What really happened? Host trouble? Hacked? Things got messed up when updating MyBB software? It doesn’t make any sense to suddenly just get rid of the MyBB aided forum. Normally, one would develop this on the side and release it when it’s ready, make the transition from old to new site with little to no down-time. So, what was the culprit?
The transition was planned to be smooth just like you described, however, we were caught unprepared - all posts and recent backups were deleted by one of the admins -SkullTraill. He claims he had nothing to do with it, and his account was compromised.
I was planning to make a thread about this, but since you did it I'll add what I have to say right here.
I did not hack the site, leak my account info or in any other way try to compromise or sabotage the site. It is up to any of you to believe me or not, and Crow, you, my friend of like 10 years, have made it clear that you do not believe me, which is truly devastating. However most everyone does believe me, simply because of the amount of work I put into the site, I had nothing to gain by sabotaging my own work as well as that of a friend who I had only ever selflessly helped. There is no motive for me, I have not made any demands, I gain nothing.
But of course, you say you have proof that my account details were used to do the deleting (which confuses me, because the index page was also defaced, which cannot be done with a MyBB admin account to my knowledge), so I will accept blame for not securing my account well enough to have prevented it.
Any mybb page can be modified through the admincp templates, and that's exactly how the index page was modified. Your password wasn't changed, and the IP that did the mischief had been logging in to the account along with your other IPs a month before the deed. That makes it hard for me to believe you, however, there is still a possibility that someone stole your password, cookey/loginkey, or w/e mybb uses nowadays, which is why I hold no hard feelings for you.
I understand the justification for suspicion, Crow, I'm just sad that given our closeness, friendship and my many years of loyal support that when faced with a situation that clearly as even you state could be a set-up/framing/heck even a fucking coincidence, considering how poor the security was on WF2.0 (no SSL, outdated version, no 2-Factor Authentication, and admittedly my shitty 8 character alphanumeric password) that your first instinct was to blame me. When it first happened you were not so considerate, and blamed me blindly.
In any case we've both learned lessons, I doubt this will happen again. I for one have changed my passwords to extremely secure 20+ digit random ASCII/UNICODE on every platform I care about, and enabled 2FA on every place that has it. I have too many valuable accounts and too many angry script kiddie enemies for alphanumeric passwords these days.
@skltraill @crow forgive me if I'm out of line for chiming in. I'm a security engineer by day, and I may have something to add of value. In many compromises these days, the attackers use malware to gain a foothold in an admins machine and 'pivot' off of it to gain access. This allows them to use the trusted ip of the administrators home to fool user bavahior analytics. Skull: if you're innocent, and I have no way to evaluate that claim, so until I know otherwise, I'll assume you are; you may be rolling dirty. I would advise re-imaging all of your machines and reinstalling using known clean images. When restoring your backups, have your system flag and delete and binaries it encounters, maybe generate a sha256 for each of them and running it by virustotal.
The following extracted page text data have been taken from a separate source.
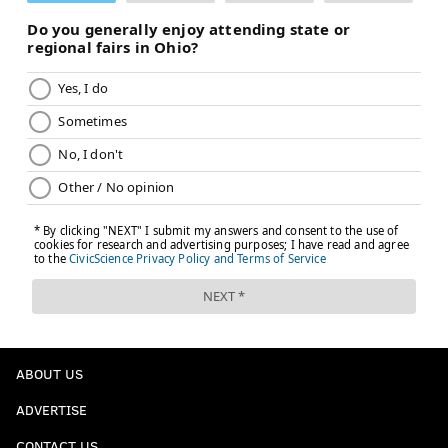
ABOUT US
ADVERTISE
CONTACT US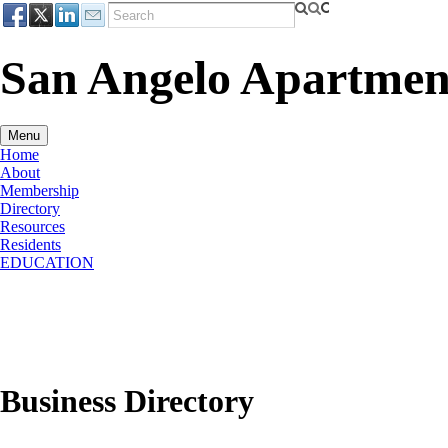
San Angelo Apartment
Menu
Home
About
Membership
Directory
Resources
Residents
EDUCATION
Business Directory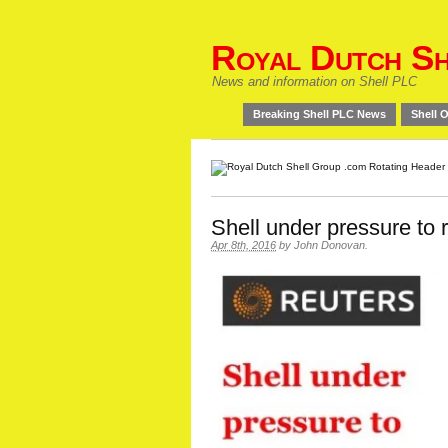
Royal Dutch Sh
News and information on Shell PLC
Breaking Shell PLC News
Shell O
Shell under pressure to
Apr 8th, 2016
by
John Donovan
.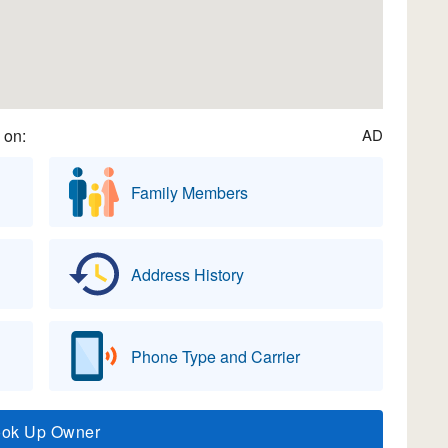
 on:
AD
Family Members
Address History
Phone Type and Carrier
ook Up Owner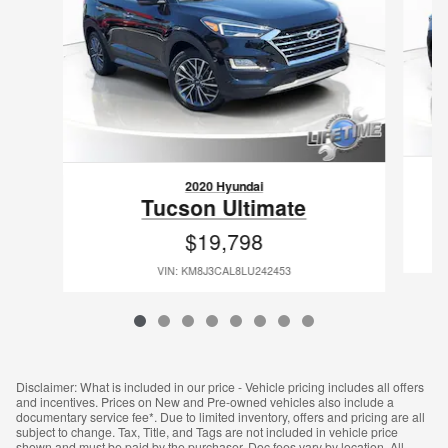
2020 Hyundai
Tucson Ultimate
$19,798
VIN: KM8J3CAL8LU242453
Disclaimer: What is included in our price - Vehicle pricing includes all offers
and incentives. Prices on New and Pre-owned vehicles also include a
documentary service fee*. Due to limited inventory, offers and pricing are all
subject to change. Tax, Title, and Tags are not included in vehicle price
shown and must be paid by the purchaser. Doc fees vary by location. All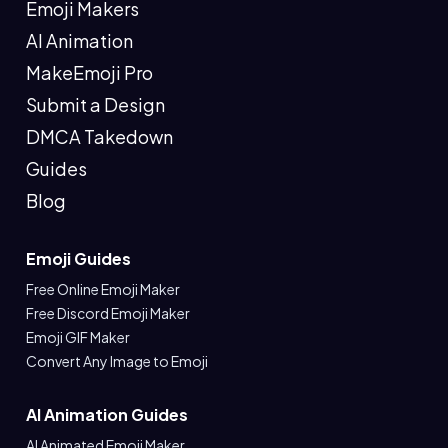
Emoji Makers
AI Animation
MakeEmoji Pro
Submit a Design
DMCA Takedown
Guides
Blog
Emoji Guides
Free Online Emoji Maker
Free Discord Emoji Maker
Emoji GIF Maker
Convert Any Image to Emoji
AI Animation Guides
AI Animated Emoji Maker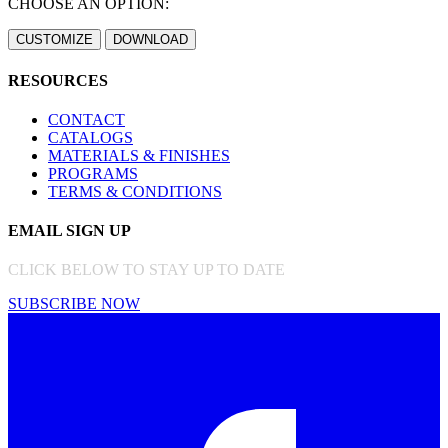
CHOOSE AN OPTION:
RESOURCES
CONTACT
CATALOGS
MATERIALS & FINISHES
PROGRAMS
TERMS & CONDITIONS
EMAIL SIGN UP
CLICK BELOW TO STAY UP TO DATE
SUBSCRIBE NOW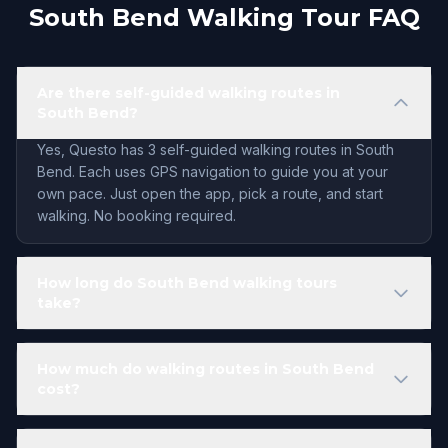
South Bend Walking Tour FAQ
Are there self-guided walking routes in
South Bend?
Yes, Questo has 3 self-guided walking routes in South
Bend. Each uses GPS navigation to guide you at your
own pace. Just open the app, pick a route, and start
walking. No booking required.
How long do South Bend walking tours
take?
How much do walking routes in South Bend
cost?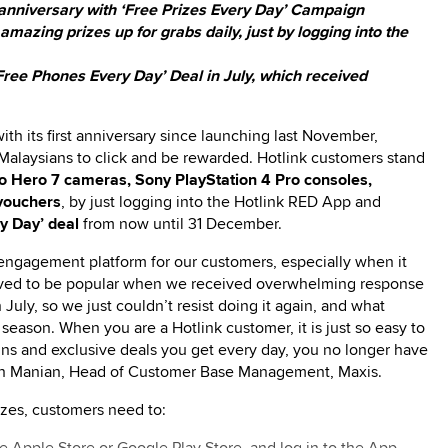
 anniversary with ‘Free Prizes Every Day’ Campaign
azing prizes up for grabs daily, just by logging into the
‘Free Phones Every Day’ Deal in July, which received
ith its first anniversary since launching last November,
 Malaysians to click and be rewarded. Hotlink customers stand
 Hero 7 cameras, Sony PlayStation 4 Pro consoles,
vouchers
, by just logging into the Hotlink RED App and
ry Day’ deal
from now until 31 December.
 engagement platform for our customers, especially when it
oved to be popular when we received overwhelming response
July, so we just couldn’t resist doing it again, and what
 season. When you are a Hotlink customer, it is just so easy to
ns and exclusive deals you get every day, you no longer have
 Navin Manian, Head of Customer Base Management, Maxis.
izes, customers need to: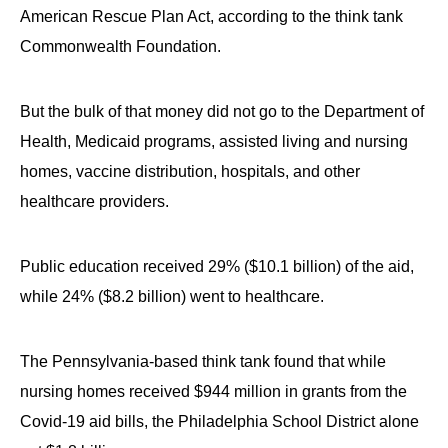
American Rescue Plan Act, according to the think tank
Commonwealth Foundation.
But the bulk of that money did not go to the Department of
Health, Medicaid programs, assisted living and nursing
homes, vaccine distribution, hospitals, and other
healthcare providers.
Public education received 29% ($10.1 billion) of the aid,
while 24% ($8.2 billion) went to healthcare.
The Pennsylvania-based think tank found that while
nursing homes received $944 million in grants from the
Covid-19 aid bills, the Philadelphia School District alone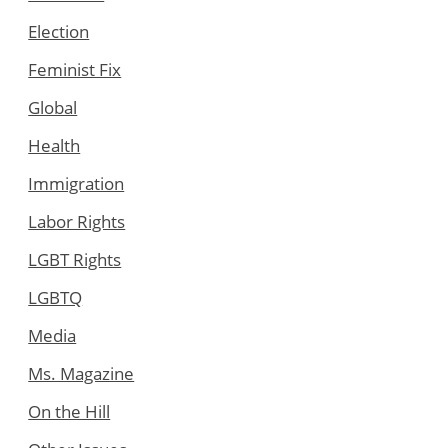
Election
Feminist Fix
Global
Health
Immigration
Labor Rights
LGBT Rights
LGBTQ
Media
Ms. Magazine
On the Hill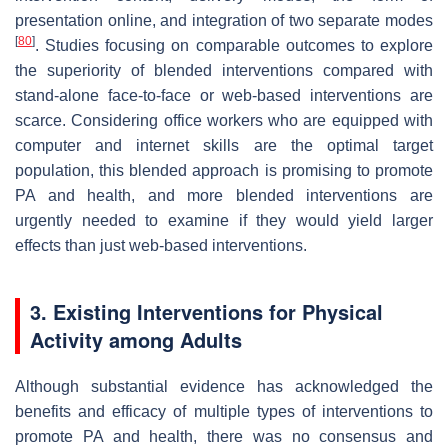
presentation online, and integration of two separate modes
[
80
]
. Studies focusing on comparable outcomes to explore
the superiority of blended interventions compared with
stand-alone face-to-face or web-based interventions are
scarce. Considering office workers who are equipped with
computer and internet skills are the optimal target
population, this blended approach is promising to promote
PA and health, and more blended interventions are
urgently needed to examine if they would yield larger
effects than just web-based interventions.
3. Existing Interventions for Physical
Activity among Adults
Although substantial evidence has acknowledged the
benefits and efficacy of multiple types of interventions to
promote PA and health, there was no consensus and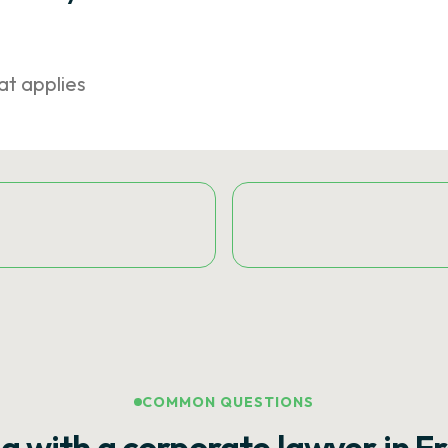
at applies
COMMON QUESTIONS
g with a corporate lawyer in F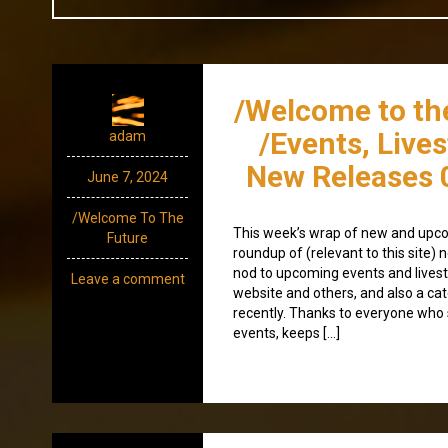
/Welcome to th
/Events, Live
adam
New Releases 
June 7, 2024
/Welcome To The
This week’s wrap of new and upco
Future
roundup of (relevant to this site
nod to upcoming events and lives
Leave a comment
website and others, and also a ca
recently. Thanks to everyone wh
events, keeps […]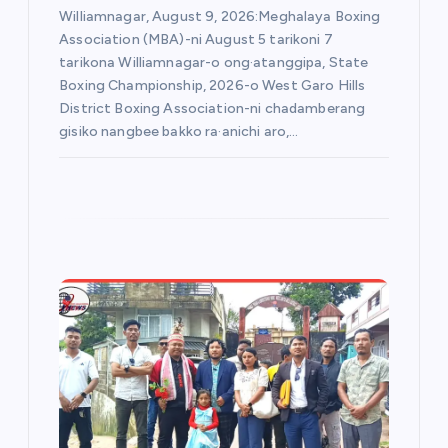
Williamnagar, August 9, 2026:Meghalaya Boxing
Association (MBA)-ni August 5 tarikoni 7
tarikona Williamnagar-o ong·atanggipa, State
Boxing Championship, 2026-o West Garo Hills
District Boxing Association-ni chadamberang
gisiko nangbee bakko ra·anichi aro,…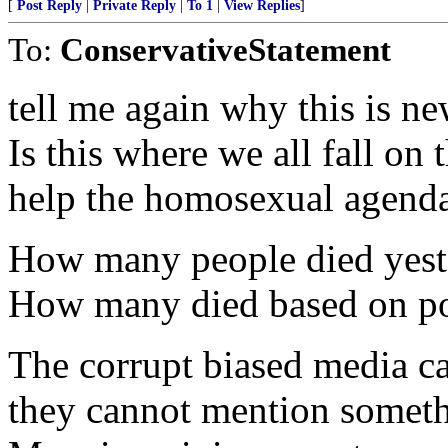
[
Post Reply
|
Private Reply
|
To 1
|
View Replies
]
To:
ConservativeStatement
tell me again why this is n
Is this where we all fall on 
help the homosexual agend
How many people died yest
How many died based on poli
The corrupt biased media c
they cannot mention somethi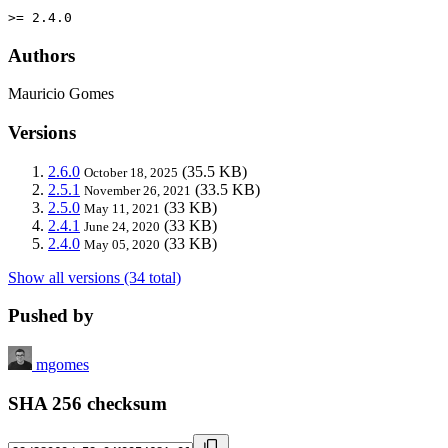
>= 2.4.0
Authors
Mauricio Gomes
Versions
2.6.0
(35.5 KB)
October 18, 2025
2.5.1
(33.5 KB)
November 26, 2021
2.5.0
(33 KB)
May 11, 2021
2.4.1
(33 KB)
June 24, 2020
2.4.0
(33 KB)
May 05, 2020
Show all versions (34 total)
Pushed by
mgomes
SHA 256 checksum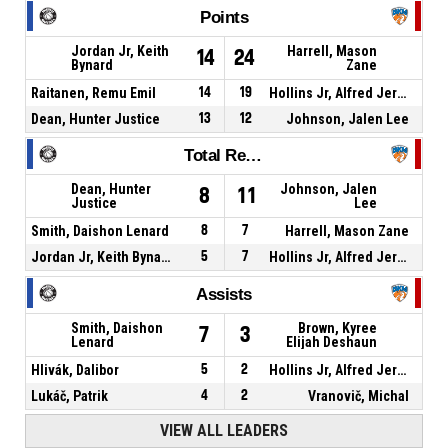
Points
Jordan Jr, Keith
Harrell, Mason
14
24
Bynard
Zane
Raitanen, Remu Emil
14
19
Hollins Jr, Alfred Jermaine
Dean, Hunter Justice
13
12
Johnson, Jalen Lee
Total Rebounds
Dean, Hunter
Johnson, Jalen
8
11
Justice
Lee
Smith, Daishon Lenard
8
7
Harrell, Mason Zane
Jordan Jr, Keith Bynard
5
7
Hollins Jr, Alfred Jermaine
Assists
Smith, Daishon
Brown, Kyree
7
3
Lenard
Elijah Deshaun
Hlivák, Dalibor
5
2
Hollins Jr, Alfred Jermaine
Lukáč, Patrik
4
2
Vranovič, Michal
VIEW ALL LEADERS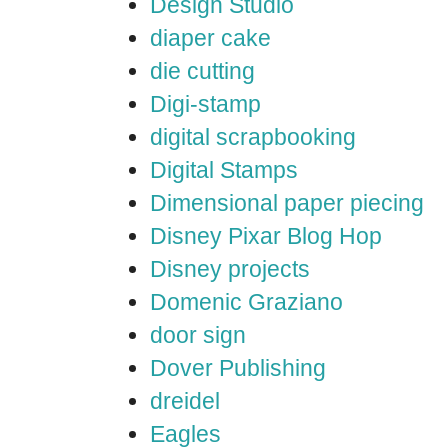
Design Studio
diaper cake
die cutting
Digi-stamp
digital scrapbooking
Digital Stamps
Dimensional paper piecing
Disney Pixar Blog Hop
Disney projects
Domenic Graziano
door sign
Dover Publishing
dreidel
Eagles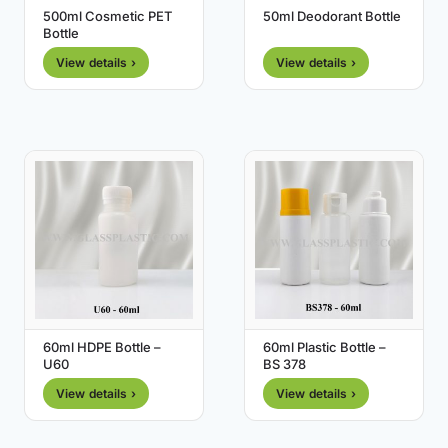
500ml Cosmetic PET
50ml Deodorant Bottle
Bottle
View details ›
View details ›
60ml HDPE Bottle –
60ml Plastic Bottle –
U60
BS 378
View details ›
View details ›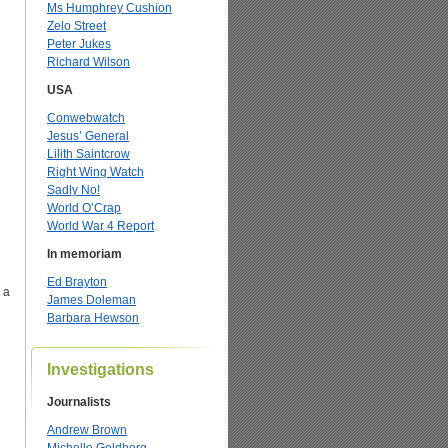
Ms Humphrey Cushion
Zelo Street
Peter Jukes
Richard Wilson
USA
Conwebwatch
Jesus’ General
Lilith Saintcrow
Right Wing Watch
Sadly No!
World O’Crap
World War 4 Report
In memoriam
Ed Brayton
 a
James Doleman
Barbara Hewson
Investigations
Journalists
Andrew Brown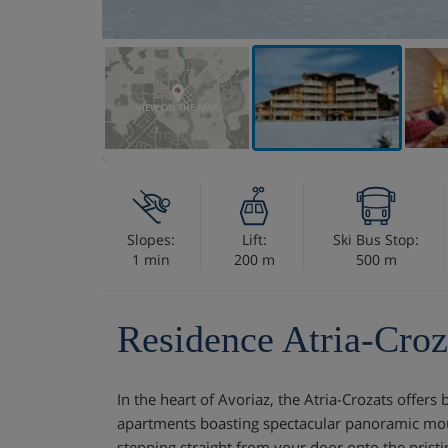
VIEW ON THE MAP
Slopes:
Lift:
Ski Bus Stop:
1 min
200 m
500 m
Residence Atria-Croz
In the heart of Avoriaz, the Atria-Crozats offer
apartments boasting spectacular panoramic mou
stepping straight from your door onto the pristin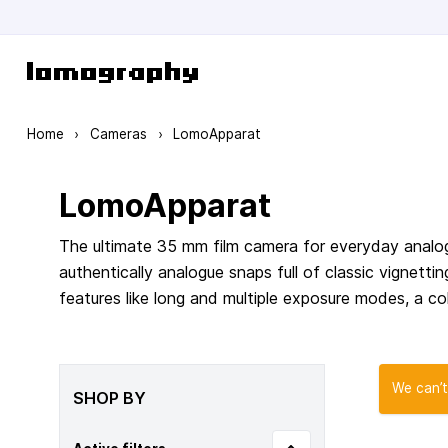
Skip to Content
Home
›
Cameras
›
LomoApparat
LomoApparat
The ultimate 35 mm film camera for everyday analog
authentically analogue snaps full of classic vignett
features like long and multiple exposure modes, a col
We can’t
SHOP BY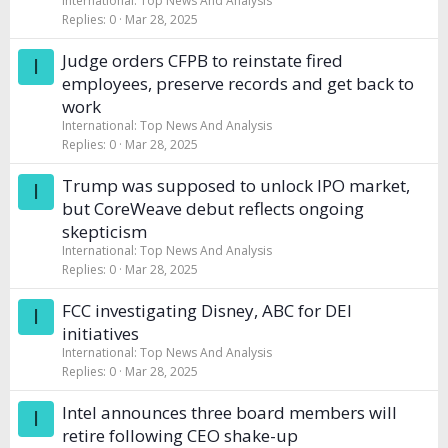
International: Top News And Analysis
Replies
0
Mar 28, 2025
Judge orders CFPB to reinstate fired
I
employees, preserve records and get back to
work
International: Top News And Analysis
Replies
0
Mar 28, 2025
Trump was supposed to unlock IPO market,
I
but CoreWeave debut reflects ongoing
skepticism
International: Top News And Analysis
Replies
0
Mar 28, 2025
FCC investigating Disney, ABC for DEI
I
initiatives
International: Top News And Analysis
Replies
0
Mar 28, 2025
Intel announces three board members will
I
retire following CEO shake-up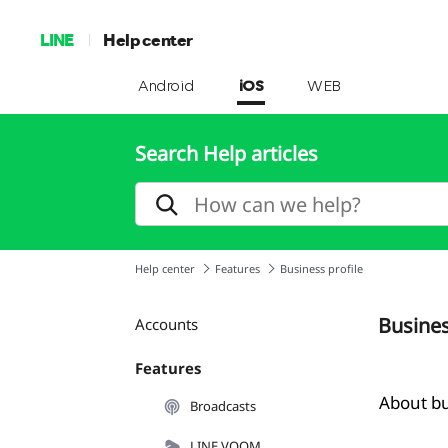
LINE
Help center
Android
iOS
WEB
Search Help articles
Help center
Features
Business profile
Busines
Accounts
Features
About bu
Broadcasts
LINE VOOM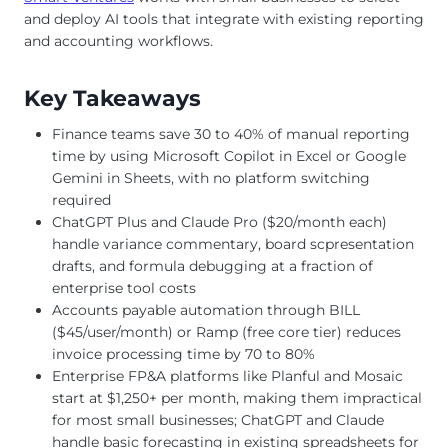
and deploy AI tools that integrate with existing reporting
and accounting workflows.
Key Takeaways
Finance teams save 30 to 40% of manual reporting
time by using Microsoft Copilot in Excel or Google
Gemini in Sheets, with no platform switching
required
ChatGPT Plus and Claude Pro ($20/month each)
handle variance commentary, board scpresentation
drafts, and formula debugging at a fraction of
enterprise tool costs
Accounts payable automation through BILL
($45/user/month) or Ramp (free core tier) reduces
invoice processing time by 70 to 80%
Enterprise FP&A platforms like Planful and Mosaic
start at $1,250+ per month, making them impractical
for most small businesses; ChatGPT and Claude
handle basic forecasting in existing spreadsheets for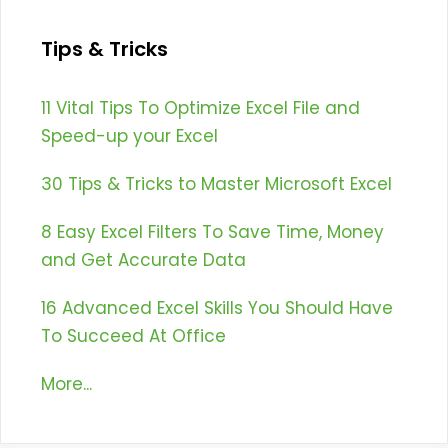
Tips & Tricks
11 Vital Tips To Optimize Excel File and
Speed-up your Excel
30 Tips & Tricks to Master Microsoft Excel
8 Easy Excel Filters To Save Time, Money
and Get Accurate Data
16 Advanced Excel Skills You Should Have
To Succeed At Office
More...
Next up get a good off line password manager, and reset all of your passwords to randomly generated unique passwords.
Lastly, when you reintall your browser (after re-imaging, assuming it's not the default) do not restore the browser plugins or settings. Some times they are saved in the cloud, and restoring can restore tlmalicious settings.
Crow: depending on the size, it's probably possible to save a running copy of your last good backup to Amazon s3 for free. You can set the bucket policy up so that the backup system can write to the bucket, but doesn't have rights to modify or delete existing backups. You just set the bucket up to delete files older than X automatically and deny anyone else delete it modify existing.
Thank you for keeping the lights on in this place. It's shitty that someone messed things up. Anything I can do to lend a hand, I'm game.
You're certainly not out of line, and trust me, I have already made those changes. I regularly run malware scans and I don't install suspicious software, so I don't think it is my machine itself that is compromised. Which is evidenced by the fact that the attacker wasn't on my local IP. What is more likely is that my password was leaked (in the multitude of database leaks from other sites) because I was using a simple password that I had previously used on other sites. I have obviously reset my passwords on all major sites that I am on now, to unique 20 digit randomly generated passwords, so it's unlikely that it will happen again.